Corcoran will present the report, which details how the small liberal-arts school has worked to carry out eight goals it set last year, during a meeting Tuesday of the Budget and Finance Committee of the university system’s Board of Governors.

New College trustees in August laid out eight initiatives “to implement by March 2024 in order to improve first-to-second year student retention and post-graduation outcomes.” The initiatives included benchmarks such as goals of issuing $400,000 in scholarships to at least 200 students, as the school has looked to pump up enrollment.

Corcoran and the trustees during the past year have sought to make major changes to the school, which had fewer than 700 students in 2022. Gov.
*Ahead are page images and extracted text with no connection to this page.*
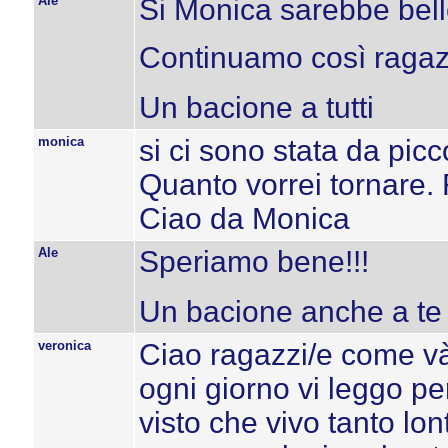
Ale
Si Monica sarebbe bell
Continuamo così ragaz
Un bacione a tutti
monica
si ci sono stata da pic
Quanto vorrei tornare. 
Ciao da Monica
Ale
Speriamo bene!!!
Un bacione anche a te
veronica
Ciao ragazzi/e come v
ogni giorno vi leggo p
visto che vivo tanto lo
Ron DeSantis drew national attention when he revamped the Board of Trustees by appointing conservative allies.

Getting the university system Board of Governors to sign off on the report, which says New College has “fully implemented” seven of the eight initiatives, would authorize the release of $1,099,013 to the school. But that would account for only a portion of nearly $4.2 million in state performance-based funding that could have been available to New College.
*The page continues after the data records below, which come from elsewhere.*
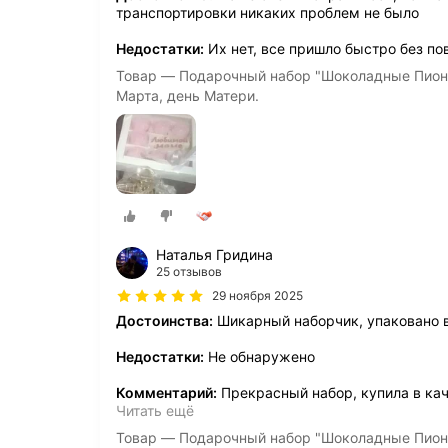
транспортировки никаких проблем не было
Недостатки:
Их нет, все пришло быстро без п
Товар — Подарочный набор "Шоколадные Пионы
Марта, день Матери.
Наталья Гридина
25 отзывов
29 ноября 2025
Достоинства:
Шикарный наборчик, упаковано 
Недостатки:
Не обнаружено
Комментарий:
Прекрасный набор, купила в ка
Читать ещё
Товар — Подарочный набор "Шоколадные Пионы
Performance-based funding is earned by schools achieving scores based on various factors, including graduation rates, degrees awarded in areas of “strategic emphasis” designated by university system officials and percentages of graduates with bachelor’s degrees who are employed.

“New College of Florida’s score for 2023 was 65 points. If NCF had scored 70 points or higher, they would have been eligible for $4,198,026,” a document in the Board of Governors agenda said.

Based on the school’s score, New College was eligible to receive only about half of the $4.2 million. It was given just shy of $1.1 million in September for initially presenting its student success plan.

Receiving the second similar amount is contingent on the Board of Governors deeming that the report “demonstrates satisfactory progress” on the goals New College has set out.

The report details New College providing $438,940 in “internship scholarships” to 223 students entering the school at the beginning of the academic year.

“Students receiving these scholarships are required to complete an internship prior to graduation. These scholarships remove barriers to participation in work-based learning experiences and advance us toward our goal for 100% of students to complete an academic internship prior to graduation,” a description of the initiative said.

The report also touted the creation of master’s degrees in marine mammal science and educational leadership. The school also says it has “fully implemented” a goal of providing “24/7 on-demand, no-cost access to professional tutors” through an online service called Knack.

“This complements the in-person one-on-one and group tutoring sessions our students can schedule through our Academic Services one-stop shop,” the university reported.

One goal that New College set but doesn’t expect to complete until May is hiring six academic coaches.

“Results of this initiative will be apparent next year, as incoming students will be assigned academic coaches (on top of faculty advisors and career coaches),” the New College report said.

Separate from the performance-based funding, New College is in line to receive tens of millions of dollars appropriated by lawmakers in the budget for the upcoming 2024-2025 fiscal year.

The Legislature earmarked $2 million that is intended, in part, to help New College hire academic coaches. The proposed budget still needs approval from DeSantis, and it includes some strings for New College to receive the money.

As an example, a $15 million pot of money for New College includes the funds for academic coaches and a proposed $10 million for temporary student housing. Receipt of the $15 million is contingent on the school submitting a detailed business plan to the Board of Governors that “describes the institution’s long-term student enrollment goals and how it will use the funding provided by the state to achieve these goals.”

The Legislature also earmarked $10 million for “operational enhancements” at the school, with Corcoran and the school’s Board of Trustees given discretion on the way the money would be spent. But $5 million of that money would have to go toward providing scholarships to students.